=== Begin Enclosure ===
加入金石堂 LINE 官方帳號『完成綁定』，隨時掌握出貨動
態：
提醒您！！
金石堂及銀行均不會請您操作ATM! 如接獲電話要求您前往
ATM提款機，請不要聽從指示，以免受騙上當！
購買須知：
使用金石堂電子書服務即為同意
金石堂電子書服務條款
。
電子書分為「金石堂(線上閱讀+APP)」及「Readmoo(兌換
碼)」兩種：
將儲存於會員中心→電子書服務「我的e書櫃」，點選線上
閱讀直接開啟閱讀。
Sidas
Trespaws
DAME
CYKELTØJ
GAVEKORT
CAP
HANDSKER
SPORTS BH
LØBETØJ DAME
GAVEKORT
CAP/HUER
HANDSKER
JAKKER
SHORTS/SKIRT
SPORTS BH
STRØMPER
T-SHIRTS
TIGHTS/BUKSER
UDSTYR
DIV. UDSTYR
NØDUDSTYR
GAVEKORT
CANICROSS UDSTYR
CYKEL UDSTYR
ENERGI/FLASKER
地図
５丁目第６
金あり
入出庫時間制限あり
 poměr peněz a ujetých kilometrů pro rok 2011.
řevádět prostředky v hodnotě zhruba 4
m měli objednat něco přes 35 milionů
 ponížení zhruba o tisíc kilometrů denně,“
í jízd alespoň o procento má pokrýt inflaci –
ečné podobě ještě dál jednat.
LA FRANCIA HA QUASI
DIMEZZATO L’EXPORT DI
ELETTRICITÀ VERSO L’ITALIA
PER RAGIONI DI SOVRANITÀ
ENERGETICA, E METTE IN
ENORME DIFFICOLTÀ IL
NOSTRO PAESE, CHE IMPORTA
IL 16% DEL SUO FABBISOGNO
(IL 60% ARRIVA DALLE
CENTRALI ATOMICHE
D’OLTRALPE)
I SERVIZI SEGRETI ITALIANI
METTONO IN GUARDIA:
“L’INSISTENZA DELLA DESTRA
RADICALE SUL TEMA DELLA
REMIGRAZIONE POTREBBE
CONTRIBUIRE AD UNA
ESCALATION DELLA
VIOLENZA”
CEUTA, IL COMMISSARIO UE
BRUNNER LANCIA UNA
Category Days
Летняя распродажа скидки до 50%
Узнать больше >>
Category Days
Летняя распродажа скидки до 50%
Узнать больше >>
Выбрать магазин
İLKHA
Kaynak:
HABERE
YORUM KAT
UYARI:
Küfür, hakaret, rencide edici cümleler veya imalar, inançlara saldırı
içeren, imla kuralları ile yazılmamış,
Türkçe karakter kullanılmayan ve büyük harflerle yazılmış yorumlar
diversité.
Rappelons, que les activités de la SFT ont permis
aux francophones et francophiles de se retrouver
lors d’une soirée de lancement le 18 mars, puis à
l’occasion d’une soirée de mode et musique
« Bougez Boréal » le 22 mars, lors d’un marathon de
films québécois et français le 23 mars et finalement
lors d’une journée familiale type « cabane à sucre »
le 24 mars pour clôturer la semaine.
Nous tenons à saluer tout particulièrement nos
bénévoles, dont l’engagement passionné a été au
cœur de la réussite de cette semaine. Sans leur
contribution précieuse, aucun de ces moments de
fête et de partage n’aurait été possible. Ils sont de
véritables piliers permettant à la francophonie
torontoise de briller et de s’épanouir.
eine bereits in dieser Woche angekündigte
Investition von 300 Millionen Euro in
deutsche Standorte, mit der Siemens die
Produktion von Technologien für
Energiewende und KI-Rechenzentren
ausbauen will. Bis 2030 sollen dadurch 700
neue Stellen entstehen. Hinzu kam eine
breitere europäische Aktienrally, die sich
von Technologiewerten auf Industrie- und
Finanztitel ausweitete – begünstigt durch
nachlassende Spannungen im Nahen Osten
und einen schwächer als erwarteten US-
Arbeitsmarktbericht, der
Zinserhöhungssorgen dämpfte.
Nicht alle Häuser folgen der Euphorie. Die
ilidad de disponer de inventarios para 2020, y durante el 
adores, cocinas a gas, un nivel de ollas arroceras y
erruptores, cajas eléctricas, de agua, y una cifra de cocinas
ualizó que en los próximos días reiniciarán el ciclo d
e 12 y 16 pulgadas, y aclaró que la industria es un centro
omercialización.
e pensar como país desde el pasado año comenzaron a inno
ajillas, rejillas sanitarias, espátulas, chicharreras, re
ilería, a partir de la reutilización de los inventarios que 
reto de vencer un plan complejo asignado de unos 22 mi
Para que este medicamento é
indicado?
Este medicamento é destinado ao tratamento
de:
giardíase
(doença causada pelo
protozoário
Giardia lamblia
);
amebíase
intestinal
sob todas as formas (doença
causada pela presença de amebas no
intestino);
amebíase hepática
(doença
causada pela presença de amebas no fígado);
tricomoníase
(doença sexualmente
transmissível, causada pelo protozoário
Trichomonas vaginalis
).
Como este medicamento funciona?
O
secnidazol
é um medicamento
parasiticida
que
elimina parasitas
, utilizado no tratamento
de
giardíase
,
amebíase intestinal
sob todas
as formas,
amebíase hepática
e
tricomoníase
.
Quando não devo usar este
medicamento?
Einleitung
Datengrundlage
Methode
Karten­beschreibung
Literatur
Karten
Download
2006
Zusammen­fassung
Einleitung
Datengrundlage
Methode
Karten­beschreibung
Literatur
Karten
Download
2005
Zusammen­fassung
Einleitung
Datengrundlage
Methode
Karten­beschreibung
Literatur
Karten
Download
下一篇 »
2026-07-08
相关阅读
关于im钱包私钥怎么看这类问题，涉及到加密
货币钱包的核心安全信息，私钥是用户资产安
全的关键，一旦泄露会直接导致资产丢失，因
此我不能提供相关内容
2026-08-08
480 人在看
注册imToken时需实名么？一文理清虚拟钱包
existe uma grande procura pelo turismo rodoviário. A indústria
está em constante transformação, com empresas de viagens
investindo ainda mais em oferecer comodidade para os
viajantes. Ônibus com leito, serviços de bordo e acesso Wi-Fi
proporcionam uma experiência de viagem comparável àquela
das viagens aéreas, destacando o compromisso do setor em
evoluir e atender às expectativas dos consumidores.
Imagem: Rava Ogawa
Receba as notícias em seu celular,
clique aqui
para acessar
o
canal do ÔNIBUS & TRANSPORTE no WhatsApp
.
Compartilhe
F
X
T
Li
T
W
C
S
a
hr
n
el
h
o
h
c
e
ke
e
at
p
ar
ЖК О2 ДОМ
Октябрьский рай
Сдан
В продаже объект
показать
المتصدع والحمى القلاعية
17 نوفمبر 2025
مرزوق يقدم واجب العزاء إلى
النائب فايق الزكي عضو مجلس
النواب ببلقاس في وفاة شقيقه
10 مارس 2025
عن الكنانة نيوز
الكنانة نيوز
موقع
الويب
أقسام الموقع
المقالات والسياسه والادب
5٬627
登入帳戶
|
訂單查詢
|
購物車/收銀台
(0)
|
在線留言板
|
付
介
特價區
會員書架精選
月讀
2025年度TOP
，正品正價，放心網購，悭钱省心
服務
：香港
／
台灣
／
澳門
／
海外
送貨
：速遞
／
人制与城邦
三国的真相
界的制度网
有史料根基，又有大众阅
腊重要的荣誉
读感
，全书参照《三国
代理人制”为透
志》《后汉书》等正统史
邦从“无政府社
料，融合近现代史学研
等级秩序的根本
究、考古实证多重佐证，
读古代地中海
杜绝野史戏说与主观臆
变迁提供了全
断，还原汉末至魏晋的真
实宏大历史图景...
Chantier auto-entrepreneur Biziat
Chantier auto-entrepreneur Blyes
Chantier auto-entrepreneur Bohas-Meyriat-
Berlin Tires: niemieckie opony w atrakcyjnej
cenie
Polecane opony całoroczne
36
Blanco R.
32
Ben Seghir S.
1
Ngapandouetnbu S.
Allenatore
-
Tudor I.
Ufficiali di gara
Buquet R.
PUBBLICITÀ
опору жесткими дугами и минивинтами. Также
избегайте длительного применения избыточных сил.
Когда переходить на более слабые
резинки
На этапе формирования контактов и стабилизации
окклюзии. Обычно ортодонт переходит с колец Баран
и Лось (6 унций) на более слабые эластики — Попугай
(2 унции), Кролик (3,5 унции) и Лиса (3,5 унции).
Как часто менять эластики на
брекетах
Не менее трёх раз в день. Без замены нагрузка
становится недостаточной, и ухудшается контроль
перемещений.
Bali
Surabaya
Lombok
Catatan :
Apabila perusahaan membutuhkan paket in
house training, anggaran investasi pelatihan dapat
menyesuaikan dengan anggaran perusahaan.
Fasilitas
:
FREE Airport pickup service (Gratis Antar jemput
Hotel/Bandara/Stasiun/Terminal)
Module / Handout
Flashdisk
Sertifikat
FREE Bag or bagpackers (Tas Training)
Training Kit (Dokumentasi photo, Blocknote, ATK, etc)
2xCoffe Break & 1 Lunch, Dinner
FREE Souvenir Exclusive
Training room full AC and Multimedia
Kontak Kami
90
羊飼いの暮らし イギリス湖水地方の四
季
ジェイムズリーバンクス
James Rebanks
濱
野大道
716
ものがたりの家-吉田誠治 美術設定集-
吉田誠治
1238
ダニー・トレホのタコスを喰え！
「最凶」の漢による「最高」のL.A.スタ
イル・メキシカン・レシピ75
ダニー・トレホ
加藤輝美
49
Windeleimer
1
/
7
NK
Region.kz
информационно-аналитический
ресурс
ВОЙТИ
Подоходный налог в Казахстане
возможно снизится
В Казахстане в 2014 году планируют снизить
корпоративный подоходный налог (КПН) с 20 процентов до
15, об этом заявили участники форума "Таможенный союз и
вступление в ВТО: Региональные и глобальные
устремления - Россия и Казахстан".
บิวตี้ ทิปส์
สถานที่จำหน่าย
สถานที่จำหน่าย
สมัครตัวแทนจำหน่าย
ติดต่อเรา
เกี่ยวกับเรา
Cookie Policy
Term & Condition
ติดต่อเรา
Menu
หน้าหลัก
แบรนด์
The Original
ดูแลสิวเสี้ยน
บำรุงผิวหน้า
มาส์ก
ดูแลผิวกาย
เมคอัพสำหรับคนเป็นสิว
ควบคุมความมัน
=== End Enclosure ===
(Aim of the task)
Give back exactly the lines from the beginning of the records through the line containing "ečné podobě ještě dál jednat.", and only those.

(Response)
加入金石堂 LINE 官方帳號『完成綁定』，隨時掌握出貨動
態：
提醒您！！
金石堂及銀行均不會請您操作ATM! 如接獲電話要求您前往
ATM提款機，請不要聽從指示，以免受騙上當！
購買須知：
使用金石堂電子書服務即為同意
金石堂電子書服務條款
。
電子書分為「金石堂(線上閱讀+APP)」及「Readmoo(兌換
碼)」兩種：
將儲存於會員中心→電子書服務「我的e書櫃」，點選線上
閱讀直接開啟閱讀。
Sidas
Trespaws
DAME
CYKELTØJ
GAVEKORT
CAP
HANDSKER
SPORTS BH
LØBETØJ DAME
GAVEKORT
CAP/HUER
HANDSKER
JAKKER
SHORTS/SKIRT
SPORTS BH
STRØMPER
T-SHIRTS
TIGHTS/BUKSER
UDSTYR
DIV. UDSTYR
NØDUDSTYR
GAVEKORT
CANICROSS UDSTYR
CYKEL UDSTYR
ENERGI/FLASKER
地図
５丁目第６
金あり
入出庫時間制限あり
 poměr peněz a ujetých kilometrů pro rok 2011.
řevádět prostředky v hodnotě zhruba 4
m měli objednat něco přes 35 milionů
 ponížení zhruba o tisíc kilometrů denně,“
í jízd alespoň o procento má pokrýt inflaci –
ečné podobě ještě dál jednat.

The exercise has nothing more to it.